As a recovering binge eater, the “I had no idea” speaks to me another level as well, to the secret nature of so many eating disorders. At this point, I will warn anyone who thinks hearing about someone else’s binge eating disorder might be a trigger for your own issues, please be warned and consider if you want to read further.
When I first opened up to my husband about my binge eating (more binge eating disorder here), those were the actual words he said: “I had no idea.” He adores me, pays attention to me and had lived with me for over two years at this point and yet had no idea that I would binge in my car on fast food before I came home and made dinner for the two of us or that I would always buy two loaves of bread at Panera so I could eat one in my office and bring the other home. He had no idea the number of times I hid in the pantry or the bathroom or any other place where no one was watching so I could eat and eat and eat. He had no idea that I needed him to throw that birthday cake in the garbage outside and cover it with other garbage because I was so emotionally raw from having this conversation about how I really had a problem, that if it was in the (somehow cleaner?) kitchen garbage can, I might eat it anyway. He had no idea. He had no idea what it was like to feel so out of control and so disgusted with oneself over those episodes and still doesn’t because I don’t know quite how to describe it.

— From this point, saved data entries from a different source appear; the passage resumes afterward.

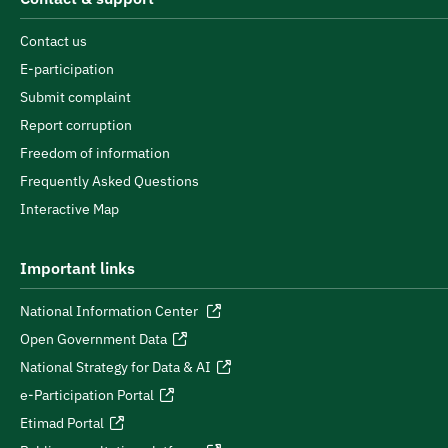
Contact us
E-participation
Submit complaint
Report corruption
Freedom of information
Frequently Asked Questions
Interactive Map
Important links
National Information Center
Open Government Data
National Strategy for Data & AI
e-Participation Portal
Etimad Portal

I can’t even remember how old I was when I first started this. I know it was junior high or early high school, because I can remember vividly sneaking into a particular bathroom in a particular house we had to close the door and inhale the slices of white sandwich bread I’d smuggled in there or the nook under the stairs in that house where I would do it. It really got out of control in my early 20s when I lived alone and didn’t have to work so hard to hide anymore. Oddly, I still sometime found myself eating in weird places, hiding even though there was no one to catch me.

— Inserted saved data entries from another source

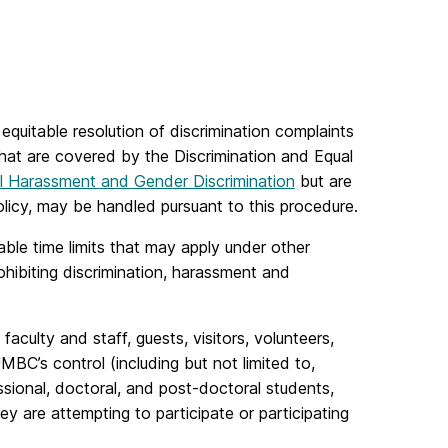
uitable resolution of discrimination complaints
hat are covered by the Discrimination and Equal
l Harassment and Gender Discrimination
but are
licy, may be handled pursuant to this procedure.
able time limits that may apply under other
ohibiting discrimination, harassment and
culty and staff, guests, visitors, volunteers,
MBC’s control (including but not limited to,
ssional, doctoral, and post-doctoral students,
y are attempting to participate or participating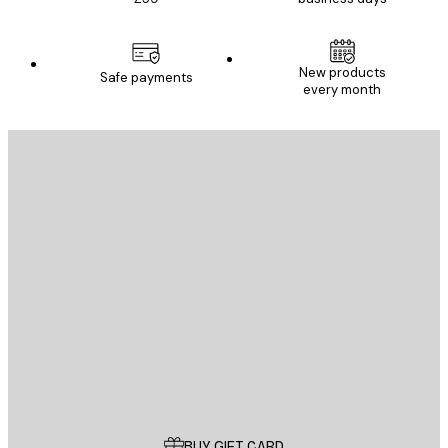
New products
Safe payments
every month
E-mail
SEND
Store
Poster Store
Customer service
BUY GIFT CARD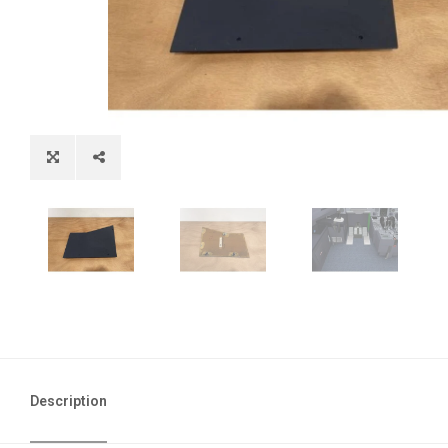
Description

For a long time, an element of the self-disgust was that I had no reason to be screwed up. Do you really need an excuse to have an eating disorder? Of course not – it can happen to anyone and it isn’t your fault. (Let me say that again in case someone out there needs to hear it: It isn’t your fault.) In my screwed up young mind, I couldn’t possibly have an eating disorder because people with eating disorders were thin. Now, of course, I know that isn’t true. People with eating disorders can look like anyone and everyone.

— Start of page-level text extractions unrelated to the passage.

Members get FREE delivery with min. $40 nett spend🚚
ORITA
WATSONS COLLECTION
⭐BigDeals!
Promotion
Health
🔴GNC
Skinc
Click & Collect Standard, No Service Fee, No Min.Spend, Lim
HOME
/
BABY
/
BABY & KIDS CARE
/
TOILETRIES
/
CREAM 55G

It’s getting better. I don’t know that it will ever go away, but it definitely gets better. I’ve spent a lot of time practicing and learning my triggers, learning new coping mechanisms and dealing with the emotional issues that are my biggest triggers. I’ve been very open with my husband, who even though he doesn’t know exactly what it feels like, knows that he will help me however he can. That may mean moving things I’d binge out of the house on bad days. That may mean helping me talk through something or sending me out for a run instead. The solutions are going to be different for every person, but first you have to take the steps to look for those solutions.
If you think you or someone you love may have an eating disorder, or even if you just want to learn more so that you can help others you may encounter, check out the National Eating Disorders Association and #NEDAwareness. There is also free online screening for eating disorders available at MyBodyScreening.org. Most of all, be kind to each other because you never know what someone else may be struggling with.